Faced with a real estate market that won't budge and a stock price that won't stop slipping, Florida's largest private landowner is taking a chain saw to its operations.

St. Joe Co., a papermaker turned real estate developer, said Monday it would eliminate about 80 percent of its work force of about 900, sell 100,000 acres of land and scrap its dividend to shareholders. The draconian moves by one of the state's most prominent and politically connected real estate firms are the strongest signal yet that Florida's struggling housing market has yet to hit bottom.

Despite the dramatic restructuring plans, chief executive Peter Rummell insisted, "This is not a fire sale."

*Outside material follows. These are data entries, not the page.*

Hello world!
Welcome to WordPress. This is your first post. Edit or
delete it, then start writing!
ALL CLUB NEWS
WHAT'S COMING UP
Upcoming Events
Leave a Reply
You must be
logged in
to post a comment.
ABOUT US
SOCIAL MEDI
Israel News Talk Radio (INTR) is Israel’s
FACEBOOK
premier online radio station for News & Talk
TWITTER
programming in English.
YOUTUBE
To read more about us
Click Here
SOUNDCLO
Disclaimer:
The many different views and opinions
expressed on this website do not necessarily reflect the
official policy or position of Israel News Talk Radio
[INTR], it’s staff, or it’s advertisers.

"We are not dumping stuff on the market and we are not going to make stupid decisions, but there are things that we believe have reached their height in pricing," he told analysts Monday. "I firmly believe that we would be doing this whether the market was good or bad."

The historic Jacksonville company, once known as St. Joe Paper, was established during the Depression by a member of the DuPont family. It owns more than 800,000 acres, an area equal to the size of Rhode Island, with most of the land in Florida's Panhandle. Under the leadership of Rummell, a former Disney executive, St. Joe has spent the past decade transforming itself into a "placemaker," creating numerous high-end, second-home communities. Among them are WaterColor in the Panhandle's Walton County and the planned Seven Shores' mid-rise condo community in Bradenton.

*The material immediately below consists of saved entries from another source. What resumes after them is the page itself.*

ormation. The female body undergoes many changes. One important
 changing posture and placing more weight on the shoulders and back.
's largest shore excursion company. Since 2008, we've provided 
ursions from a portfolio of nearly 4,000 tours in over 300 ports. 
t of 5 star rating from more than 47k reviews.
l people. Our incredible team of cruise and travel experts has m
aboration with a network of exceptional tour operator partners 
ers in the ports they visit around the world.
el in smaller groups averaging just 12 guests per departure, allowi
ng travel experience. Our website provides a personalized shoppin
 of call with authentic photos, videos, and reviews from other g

During the real estate boom, St. Joe flourished, even launching a PR campaign to rebrand the Florida Panhandle as Florida's "Great Northwest." The company's stock topped $80 a share in mid July 2005. But when home sales slowed, St. Joe's stock started on a downward skid. From about $60 in May, the company's shares closed Monday at $34.04, down 11 cents.

The result? In those five months, more than $1-billion of the company's market value vanished. The company's profit dropped in four of the last six quarters, and sales have not risen since the third quarter of 2005.

For the first six months of this year, the company said it sold 247 homes or homesites. That's down from 518 a year ago. Statewide, home sales were down 41 percent in the second quarter, according to the National Association of Realtors.

As part of its restructuring, St. Joe intends to sell "nonstrategic" assets including the Sunshine State Cypress Mill in rural Liberty County west of Tallahassee and unspecified parcels with commercial entitlements.

Also "priced to sell," according to the company, are 1,200 developed homesites and about 190 homes. Most of these residential properties are in a 200-mile swath across northwest Florida.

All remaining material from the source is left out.